*TASK:* Type out all the records once more, exactly.

*TASK INPUTS:*
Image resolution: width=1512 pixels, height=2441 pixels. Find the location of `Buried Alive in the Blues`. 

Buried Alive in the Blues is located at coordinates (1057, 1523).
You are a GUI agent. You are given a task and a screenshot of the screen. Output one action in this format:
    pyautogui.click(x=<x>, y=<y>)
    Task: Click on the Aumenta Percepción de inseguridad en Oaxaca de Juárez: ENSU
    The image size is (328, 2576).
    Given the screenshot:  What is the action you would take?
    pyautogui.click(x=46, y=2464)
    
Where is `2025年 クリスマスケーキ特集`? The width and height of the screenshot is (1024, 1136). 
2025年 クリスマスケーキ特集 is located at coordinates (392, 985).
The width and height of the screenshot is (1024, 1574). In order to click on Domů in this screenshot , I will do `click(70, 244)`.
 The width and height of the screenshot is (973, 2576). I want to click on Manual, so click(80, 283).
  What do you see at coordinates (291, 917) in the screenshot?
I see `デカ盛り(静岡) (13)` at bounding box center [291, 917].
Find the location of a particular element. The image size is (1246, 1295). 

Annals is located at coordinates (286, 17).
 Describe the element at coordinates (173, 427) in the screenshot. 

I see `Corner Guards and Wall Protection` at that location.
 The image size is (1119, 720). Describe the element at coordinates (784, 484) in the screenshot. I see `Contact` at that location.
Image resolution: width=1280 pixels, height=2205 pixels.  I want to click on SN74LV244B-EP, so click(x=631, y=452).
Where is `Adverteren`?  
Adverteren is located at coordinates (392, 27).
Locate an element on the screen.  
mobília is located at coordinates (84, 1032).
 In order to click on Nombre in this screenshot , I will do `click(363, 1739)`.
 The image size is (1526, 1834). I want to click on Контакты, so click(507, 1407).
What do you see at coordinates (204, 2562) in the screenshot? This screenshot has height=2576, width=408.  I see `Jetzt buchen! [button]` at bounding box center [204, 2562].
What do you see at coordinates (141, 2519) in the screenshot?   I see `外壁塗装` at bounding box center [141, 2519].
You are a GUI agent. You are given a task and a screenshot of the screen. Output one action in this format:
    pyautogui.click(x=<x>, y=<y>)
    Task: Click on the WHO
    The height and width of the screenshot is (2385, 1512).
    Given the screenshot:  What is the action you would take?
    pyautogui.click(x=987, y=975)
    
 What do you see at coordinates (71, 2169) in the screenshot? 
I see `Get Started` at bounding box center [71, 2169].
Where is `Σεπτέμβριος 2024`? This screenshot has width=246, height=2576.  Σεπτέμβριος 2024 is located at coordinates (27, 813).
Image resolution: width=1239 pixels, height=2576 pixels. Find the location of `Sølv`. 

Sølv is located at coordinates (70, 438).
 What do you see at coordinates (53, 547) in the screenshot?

*ANSWER:*
Image resolution: width=1512 pixels, height=2441 pixels. Find the location of `Buried Alive in the Blues`. 

Buried Alive in the Blues is located at coordinates (1057, 1523).
You are a GUI agent. You are given a task and a screenshot of the screen. Output one action in this format:
    pyautogui.click(x=<x>, y=<y>)
    Task: Click on the Aumenta Percepción de inseguridad en Oaxaca de Juárez: ENSU
    The image size is (328, 2576).
    Given the screenshot:  What is the action you would take?
    pyautogui.click(x=46, y=2464)
    
Where is `2025年 クリスマスケーキ特集`? The width and height of the screenshot is (1024, 1136). 
2025年 クリスマスケーキ特集 is located at coordinates (392, 985).
The width and height of the screenshot is (1024, 1574). In order to click on Domů in this screenshot , I will do `click(70, 244)`.
 The width and height of the screenshot is (973, 2576). I want to click on Manual, so click(80, 283).
  What do you see at coordinates (291, 917) in the screenshot?
I see `デカ盛り(静岡) (13)` at bounding box center [291, 917].
Find the location of a particular element. The image size is (1246, 1295). 

Annals is located at coordinates (286, 17).
 Describe the element at coordinates (173, 427) in the screenshot. 

I see `Corner Guards and Wall Protection` at that location.
 The image size is (1119, 720). Describe the element at coordinates (784, 484) in the screenshot. I see `Contact` at that location.
Image resolution: width=1280 pixels, height=2205 pixels.  I want to click on SN74LV244B-EP, so click(x=631, y=452).
Where is `Adverteren`?  
Adverteren is located at coordinates (392, 27).
Locate an element on the screen.  
mobília is located at coordinates (84, 1032).
 In order to click on Nombre in this screenshot , I will do `click(363, 1739)`.
 The image size is (1526, 1834). I want to click on Контакты, so click(507, 1407).
What do you see at coordinates (204, 2562) in the screenshot? This screenshot has height=2576, width=408.  I see `Jetzt buchen! [button]` at bounding box center [204, 2562].
What do you see at coordinates (141, 2519) in the screenshot?   I see `外壁塗装` at bounding box center [141, 2519].
You are a GUI agent. You are given a task and a screenshot of the screen. Output one action in this format:
    pyautogui.click(x=<x>, y=<y>)
    Task: Click on the WHO
    The height and width of the screenshot is (2385, 1512).
    Given the screenshot:  What is the action you would take?
    pyautogui.click(x=987, y=975)
    
 What do you see at coordinates (71, 2169) in the screenshot? 
I see `Get Started` at bounding box center [71, 2169].
Where is `Σεπτέμβριος 2024`? This screenshot has width=246, height=2576.  Σεπτέμβριος 2024 is located at coordinates (27, 813).
Image resolution: width=1239 pixels, height=2576 pixels. Find the location of `Sølv`. 

Sølv is located at coordinates (70, 438).
 What do you see at coordinates (53, 547) in the screenshot?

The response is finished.